Album review

WILCO - THE WHOLE LOVE

WILCO - THE WHOLE LOVE

Wilco fans are as polarised as the US congress. Some revel in the band’s eardrum-pulverising forays into the sonic unknown, introduced on 2002’s art-damaged Yankee Hotel Foxtrot and refined on 2004’s brutally beautiful A Ghost Is Born. The rest are entranced by what Jeff Tweedy describes as “cinematic-sounding country music…you know, folk music”, represented by 2007’s glorious Sky Blue Sky and 2009’s intermittently captivating Wilco (The Album).

The latest version of Wilco, (containing only two original members in Tweedy and bassist John Stirrat), is the most stable unit Tweedy has assembled in the band’s 17-year history, in marked contrast to its volatile first decade. Ironically, the current lineup, completed with the additions of guitarist Nels Cline and multi-instrumentalist Pat Sansone, is far more suited to experimentation than any previous iteration, though this dimension is less overtly displayed on the most recent two albums.

It’s tempting to view The Whole Love –released on their own label, dBpm – as a dialectical conversation between Wilco and the two camps.

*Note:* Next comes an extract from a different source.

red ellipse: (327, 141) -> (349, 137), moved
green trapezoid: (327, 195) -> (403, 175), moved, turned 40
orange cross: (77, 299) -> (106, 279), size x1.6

They set up the contrast dramatically on the wonderfully titled seven-minute opener “Art Of Almost”, powered by a customised motorik groove somewhere between Ghost’s “Spiders (Kidsmoke)” and Wilco (The Album) standout “Bull Black Nova”. The groove appears out of the crackle of static and takes on percolating cross-rhythms behind Glenn Kotche’s marvellous drumming, the sonics gradually morphing from Mellotron-washed gorgeousness to a savage intensity, as guitarist Nels Cline whips himself into a head-exploding frenzy. After such a beginning, the hardcore have to be hopeful that the wait is finally over. But that’s pretty much it for shrieking over-the-top-ness. What we get instead in the body of The Whole Love is an alternating mix of trademark rockers and ballads, bonded by Tweedy’s central presence, shifting between scarred and elated, and the arrangements, which play off the bandleader’s range of moods. While the album is packed with inventive moments, there’s no more lacerating skronk, for a very good reason: the emotions the band is mirroring don’t call for it.

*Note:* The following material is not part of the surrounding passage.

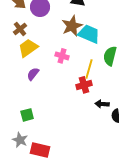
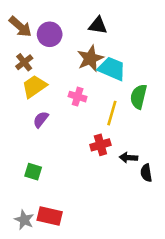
red cross: (84, 85) -> (100, 145), moved
green square: (27, 115) -> (33, 172), turned 32
gray star: (20, 140) -> (24, 220), moved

On “I Might”, the first of the upbeat tracks, the band bangs out a clattering, garage-y groove in the spirit of Elvis Costello And The Attractions’ Get Happy, with Mikael Jorgensen making like Steve Nieve on the Farfisa. Here, Tweedy rolls with his signature blend of puppy dog earnestness and relatable real-life agitation (sample lyric: “You won’t set the kids on fire/Oh but I might”), but the prevailing emotion is his sheer joy at being part of this killer band in full-on rave-up mode. “Born Alone” chugs along with country-rock amiability, Tweedy’s hayseed vocal set off by Cline’s trumpeting lines as the other players rise up to make ecstatic noise alongside him, in the vein of Sky Blue Sky’s sublime “Impossible Germany”. Half musical snapshot, half long-distance love note, “Capitol City” visits the antique Americana of Randy Newman, Cline impersonating a Dixieland clarinet with his slide lines. “Standing O” picks up where “I Might” left off, sounding like some newly discovered outtake from the Stiff Records catalogue. The title track is the album’s warmest, most relaxed and poppiest cut, Tweedy going for some falsetto lines amid the band’s merry bounce.

Of the reflective songs, “Sunloathe” settles into a “Strawberry Fields Forever”-like pastoral eeriness, “Black Moon” is as noir-ish as the title suggests, “Open Mind” hints at the psychological devastation of Neil Young’s Tonight’s The Night and “Rising Red Lung” finds Tweedy singing in a near-whisper over a fingerpicked acoustic, while the band floats on sunset clouds overhead. On the 12-minute-plus closer “One Sunday Morning (Song For Jane Smiley’s Boyfriend)”, the band inverts the buildup of “Art Of Almost”, moving with dexterity from anguish to acceptance, as Tweedy’s describes the emotional wounds inflicted by a father who takes his disappointment in his son to his grave, the band tracing the course of the narrator’s struggle and ultimate release with intensity.

Wilco’s latter-day character is now readily apparent. No longer the American Radiohead, as the true believers proclaimed a decade ago, this incarnation of Wilco is closer to a post-millennial Buffalo Springfield – especially when Cline, Tweedy and Sansone’s electric guitars blaze away together. And if Jeff Tweedy is no longer the tortured soul who ripped Yankee Hotel Foxtrot and A Ghost Is Born out of the recesses of his ravaged psyche, that is something worth celebrating.